* **Exercise instructions**
Return only the lines from the start of the records through the line that contains "financiamentos familiares.", inclusive; leave out all pictures.

[Stored data entries]
▼

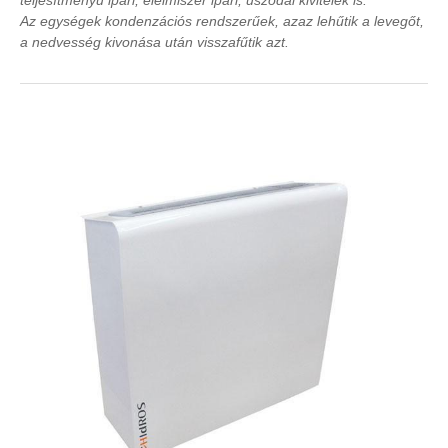
teljesítményű ipari, élelmiszer ipari, uszodai kivitelek is.
Az egységek kondenzációs rendszerűek, azaz lehűtik a levegőt,
a nedvesség kivonása után visszafűtik azt.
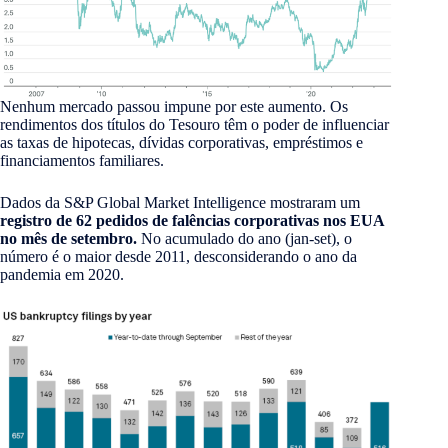
Nenhum mercado passou impune por este aumento. Os
rendimentos dos títulos do Tesouro têm o poder de influenciar
as taxas de hipotecas, dívidas corporativas, empréstimos e
financiamentos familiares.
Dados da S&P Global Market Intelligence mostraram um
registro de 62 pedidos de falências corporativas nos EUA
no mês de setembro.
No acumulado do ano (jan-set), o
número é o maior desde 2011, desconsiderando o ano da
pandemia em 2020.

▲

* **Task output**
teljesítményű ipari, élelmiszer ipari, uszodai kivitelek is.
Az egységek kondenzációs rendszerűek, azaz lehűtik a levegőt,
a nedvesség kivonása után visszafűtik azt.
Nenhum mercado passou impune por este aumento. Os
rendimentos dos títulos do Tesouro têm o poder de influenciar
as taxas de hipotecas, dívidas corporativas, empréstimos e
financiamentos familiares.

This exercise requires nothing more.